Updated: Sep 14, 2025

Public service is spoken of with reverence, yet practised with contradiction. Politics, bureaucracy, and government are too often projected as ladders to power and privilege, not as platforms of service. And when we do talk of service, it is almost always framed as sacrifice.


For generations, our imagination of the “ideal servant of the people” has been shaped by the figure of the renunciant. The celibate monk, the austere Gandhian, the missionary who leaves behind family ties, they all been held up as the gold standard of selflessness. Gandhi parted ways with his family, Mother Teresa built her life around renunciation, and more recently, our Prime Minister, his celibacy undoubtedly adds to his credibility. We have been conditioned to believe that only those who have given up everything can be trusted to give to others.


There is comfort in this idea. A leader without attachments seems incorruptible, free from temptations of wealth or family obligation. But doesn’t this stereotype also rob politics of vitality? Doesn’t it quietly exclude the middle class, the people with spouses, children, and everyday responsibilities, from even imagining themselves in service? It leaves us with a troubling choice: either you have nothing to hold you back and so you can serve, or you have people to care for and so you are disqualified.


This mindset narrows service into an exclusive calling, possible only for saints or for opportunists. And in other arms of government, bureaucracy, administration, the services, the same distortion persists. Instead of being channels of social good, these positions are too often treated as rewards, shields of privilege, or tickets to rise above the very citizens once resented. In such cases, the word service becomes little more than a hollow slogan, no different from corporate work except cloaked in the language of duty.


But why must service demand deprivation? Why must giving always mean giving up? A teacher with children of her own still shapes the lives of countless others.

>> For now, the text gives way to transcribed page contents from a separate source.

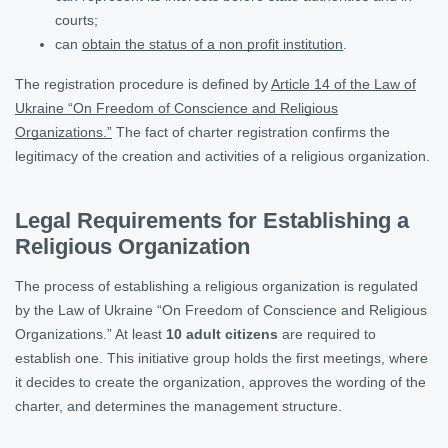
courts;
can
obtain the status of a non profit institution
.
The registration procedure is defined by
Article 14 of the Law of
Ukraine “On Freedom of Conscience and Religious
Organizations.”
The fact of charter registration confirms the
legitimacy of the creation and activities of a religious organization.
Legal Requirements for Establishing a
Religious Organization
The process of establishing a religious organization is regulated
by the Law of Ukraine “On Freedom of Conscience and Religious
Organizations.” At least
10 adult citizens
are required to
establish one. This initiative group holds the first meetings, where
it decides to create the organization, approves the wording of the
charter, and determines the management structure.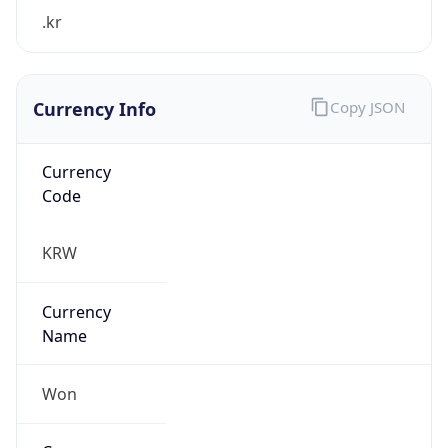
.kr
Currency Info
Copy JSON
Currency
Code
KRW
Currency
Name
Won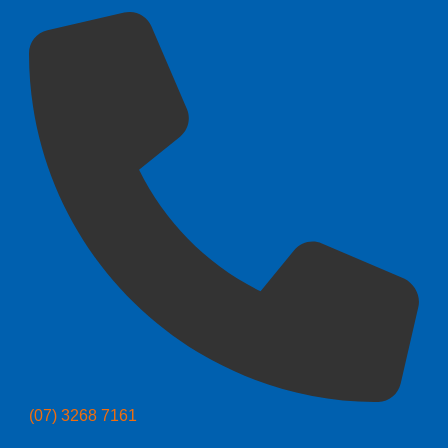
(07) 3268 7161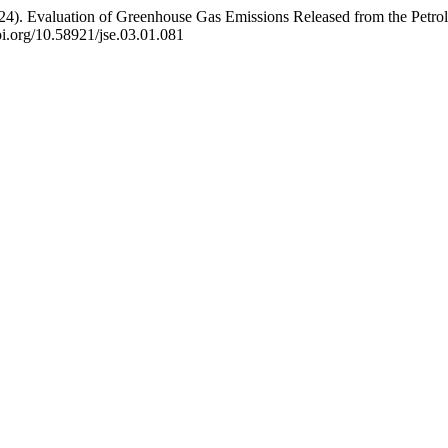
 A. (2024). Evaluation of Greenhouse Gas Emissions Released from the Pe
doi.org/10.58921/jse.03.01.081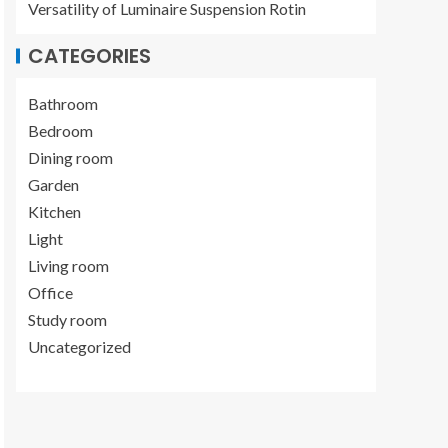
Versatility of Luminaire Suspension Rotin
CATEGORIES
Bathroom
Bedroom
Dining room
Garden
Kitchen
Light
Living room
Office
Study room
Uncategorized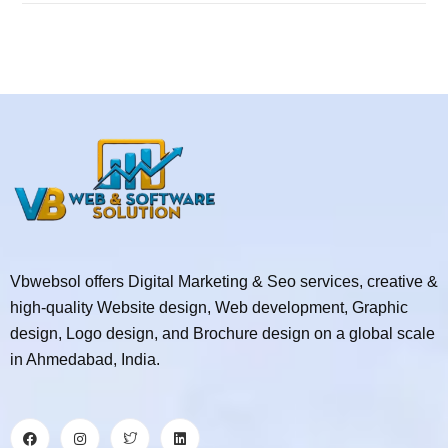
Vbwebsol offers Digital Marketing & Seo services, creative &
high-quality Website design, Web development, Graphic
design, Logo design, and Brochure design on a global scale
in Ahmedabad, India.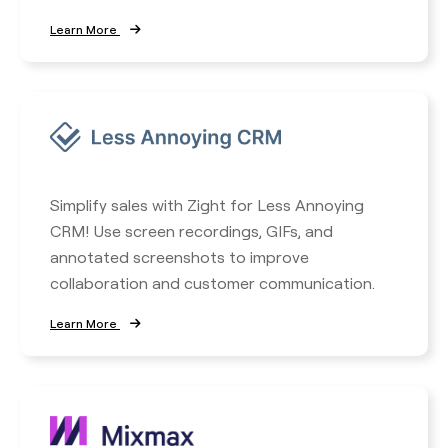
Learn More
Simplify sales with Zight for Less Annoying
CRM! Use screen recordings, GIFs, and
annotated screenshots to improve
collaboration and customer communication.
Learn More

Why then is politics or governance held to a harsher, almost inhuman standard?


Perhaps we have mistaken symbols for substance. Renunciation can inspire, yes, but it is not the essence of service. True service is not self-erasure, but self-extension. It is not measured by how much one has lost, but by how much one is willing to share.


Some of the leaders of our time have not hidden their families; they have embraced them. Barack Obama, for instance, often spoke of fatherhood as central to his understanding of responsibility. His public service did not shrink because he had a family; if anything, his attachments grounded him, made him more relatable, and reminded the citizens that service is not only the work of saints, but of ordinary people who carry love and duty in both public and private life.

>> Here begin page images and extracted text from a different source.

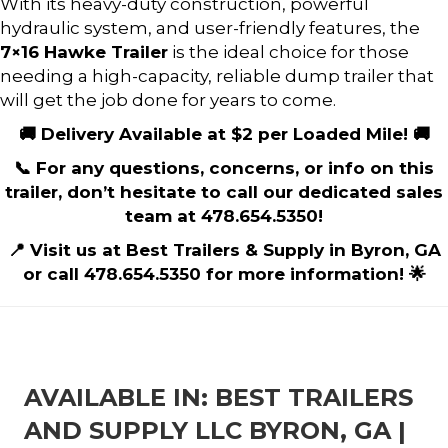
With its heavy-duty construction, powerful
hydraulic system, and user-friendly features, the
7×16 Hawke Trailer
is the ideal choice for those
needing a high-capacity, reliable dump trailer that
will get the job done for years to come.
🚚 Delivery Available at $2 per Loaded Mile! 🚚
📞 For any questions, concerns, or info on this
trailer, don’t hesitate to call our dedicated sales
team at 478.654.5350!
📍 Visit us at Best Trailers & Supply in Byron, GA
or call 478.654.5350 for more information! 🌟
AVAILABLE IN: BEST TRAILERS
AND SUPPLY LLC BYRON, GA |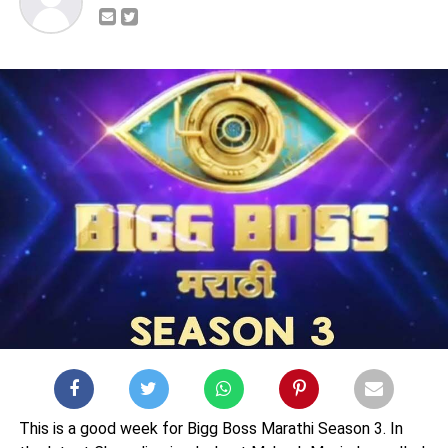
This is a good week for Bigg Boss Marathi Season 3. In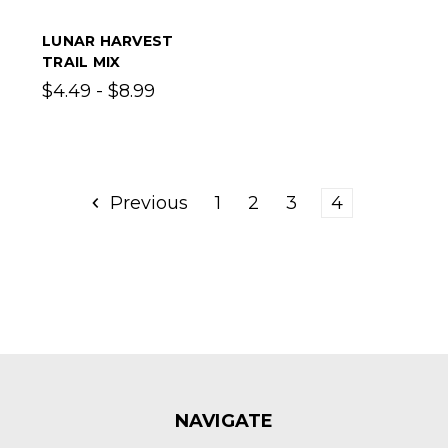
LUNAR HARVEST
TRAIL MIX
$4.49 - $8.99
Previous
1
2
3
4
NAVIGATE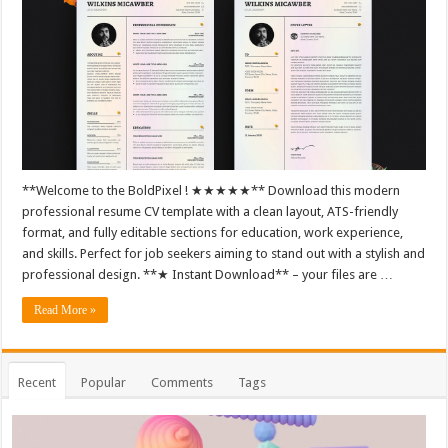
**Welcome to the BoldPixel ! ★★★★★** Download this modern
professional resume CV template with a clean layout, ATS-friendly
format, and fully editable sections for education, work experience,
and skills. Perfect for job seekers aiming to stand out with a stylish and
professional design. **★ Instant Download** – your files are …
Read More »
Recent
Popular
Comments
Tags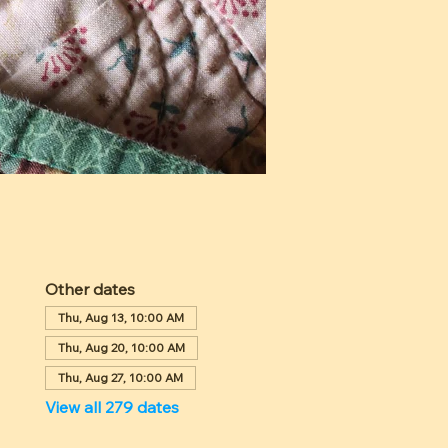
Other dates
Thu, Aug 13, 10:00 AM
Thu, Aug 20, 10:00 AM
Thu, Aug 27, 10:00 AM
View all 279 dates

If we are to reclaim the soul of governance, we must rewrite its story. Service is not sainthood. It does not require abandoning joy, family, or comfort. It calls for honesty, accountability, and care. It asks us to carry our attachments and still choose to give.


Because in the end, people do not need saints, they need servants. Not figures who have erased themselves, but humans who live fully, love deeply, and still choose to give generously. The paradox of service is not that you must give yourself up to give, but that you can bring your whole self, your strengths, your flaws, your bonds, into what you offer. And perhaps that is the most human, and the most hopeful, form of service of all.


Sadly, this is also the hidden tragedy. For generations, the family man has been told that politics is not his game, that responsibility ties him down, that service requires a life of endless dedication and renunciation. And who does this exclusion serve? It shuts out precisely the middle class, the class that carries both hunger and discipline, the power to work hard and the desire to rise. What better way to keep them away from the corridors of decision-making than to convince them they do not belong? And so we must ask: was sacrifice glorified only so that service could remain the privilege of the few?